By Hannah LaClaire - Staff Writer | Aug 23, 2018

NASHUA – From behind stacks of notebooks and glue sticks, volunteers rapidly filling and then passing bags could be heard shouting for “more crayons,” while calling out, “We’re low on pencil packs.”

Approximately two dozen volunteers, many from the Retired and Senior Volunteer Program (RSVP) and Pennichuck Middle School Student Council, were tasked with filling 1,500 bags with school supplies Wednesday morning in preparation for the annual Nashua Goes Back to School event. It is set for 5-6:30 p.m. today at the Nashua Public Library, 2 Court St.

June Caron is the head organizer for the event. On Wednesday, she warned the group in charge of restocking the tables with supplies that the bag stuffers, several of whom had done this for many years, moved through the line quickly, adding glue, crayons, erasers, ear buds, notebooks, pencil packs and other supplies with remarkable speed.

“They don’t waste any time,” Caron said.

Within an hour, the seemingly gargantuan task of going through all the boxes of supplies lining the walls seemed far more manageable, with the stack of supplies growing smaller as the stack of blue tubs with ready-to-go bags grew increasingly taller.

The school supplies will be distributed to Nashua students tonight. Students can collect their bags, meet their administrators and, with or without parents, learn about many of the organizations and opportunities that support the area’s youth. The event typically draws close to 1,500 students every year, and during the last 13, it has become a back to school tradition throughout the city, organizer Mary Ann Melizzi-Golja said in an earlier interview.

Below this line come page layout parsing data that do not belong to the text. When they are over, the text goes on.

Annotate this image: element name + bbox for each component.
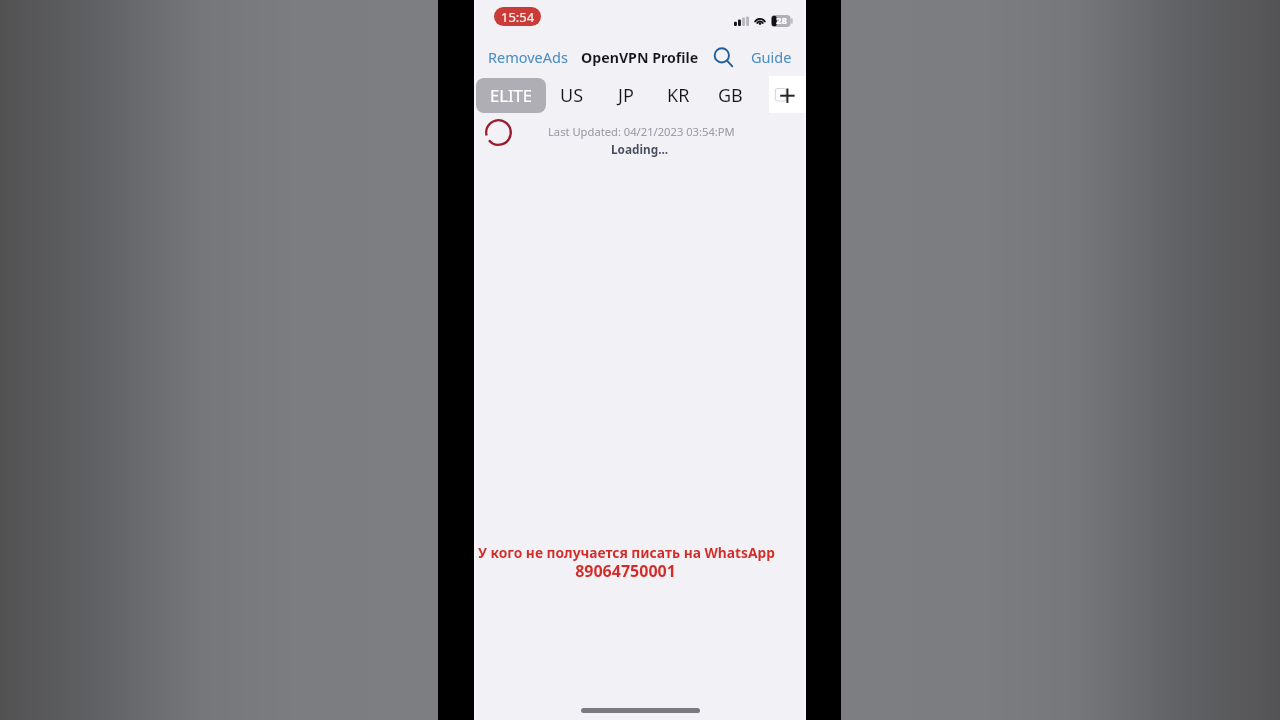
button[interactable]: RemoveAds <box>488 44 568 70</box>
button[interactable]: Search <box>711 44 735 70</box>
button[interactable]: GB <box>712 78 748 113</box>
button[interactable]: US <box>554 78 590 113</box>
staticText: У кого не получается писать на WhatsApp <box>478 543 775 562</box>
staticText: US <box>560 83 584 108</box>
button[interactable]: KR <box>660 78 696 113</box>
staticText: Last Updated: 04/21/2023 03:54:PM <box>548 124 735 139</box>
staticText: ELITE <box>490 84 532 107</box>
button[interactable]: Guide <box>751 44 792 70</box>
staticText: JP <box>618 83 634 108</box>
staticText: OpenVPN Profile <box>581 48 699 67</box>
staticText: Guide <box>751 47 792 67</box>
staticText: 28 <box>776 14 787 27</box>
staticText: GB <box>718 83 743 108</box>
staticText: KR <box>667 83 690 108</box>
staticText: RemoveAds <box>488 47 568 67</box>
staticText: 89064750001 <box>575 560 676 582</box>
staticText: 15:54 <box>501 8 535 26</box>
button[interactable]: ELITE <box>476 78 546 113</box>
button[interactable]: Add profile <box>769 76 806 113</box>
staticText: Loading... <box>611 141 669 157</box>
button[interactable]: JP <box>608 78 644 113</box>
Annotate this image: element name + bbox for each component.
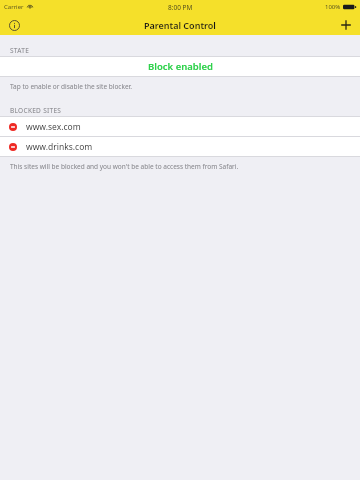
staticText: 8:00 PM bbox=[168, 3, 193, 12]
staticText: www.drinks.com bbox=[26, 141, 93, 153]
staticText: Block enabled bbox=[148, 60, 213, 73]
staticText: Carrier bbox=[4, 3, 24, 11]
button[interactable]: Info bbox=[5, 16, 23, 34]
button[interactable]: Add site bbox=[337, 16, 355, 34]
button[interactable]: Remove www.drinks.com bbox=[5, 139, 21, 155]
staticText: This sites will be blocked and you won't… bbox=[10, 162, 239, 171]
staticText: Parental Control bbox=[144, 19, 216, 31]
staticText: BLOCKED SITES bbox=[10, 106, 62, 115]
button[interactable]: Block enabled bbox=[0, 57, 360, 76]
staticText: STATE bbox=[10, 46, 30, 55]
staticText: Tap to enable or disable the site blocke… bbox=[10, 82, 132, 91]
button[interactable]: Remove www.sex.com bbox=[0, 117, 360, 136]
staticText: 100% bbox=[325, 3, 341, 11]
button[interactable]: Remove www.drinks.com bbox=[0, 137, 360, 156]
staticText: www.sex.com bbox=[26, 121, 81, 133]
button[interactable]: Remove www.sex.com bbox=[5, 119, 21, 135]
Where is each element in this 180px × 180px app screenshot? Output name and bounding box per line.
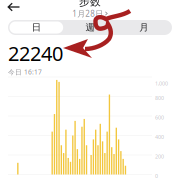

Mary Sullivan is a volunteer with RSVP and has been helping to fill bags for more than a decade, or as she put it, “as long as they’ve been doing it.”

“There are too many kids who don’t have school supplies and they’re so costly now,” she said.

Sullivan’s friend, Sally Verranault, who is in her second year volunteering, said she heard one mother spent over $100 just on supplies, so she hopes the event can help ease the financial burden for some families.

“It’s a wonderful event,” Verranault said, “and I like that it’s for every child — not just low income kids.”

Holly Phelps and Nicole Ramos joined Wednesday as part of the Southern New Hampshire Pokemon group. Their team also donated binders, earbuds and dry-erase markers.

“My kids were in the school system and we needed that help sometimes,” Ramos said. Phelps agreed, adding, “This is our way of giving back and saying ‘thank you’ for the years we had that.”

“I think more people should volunteer for this,” Sullivan said. “It’s a great event and it’s just once a year.”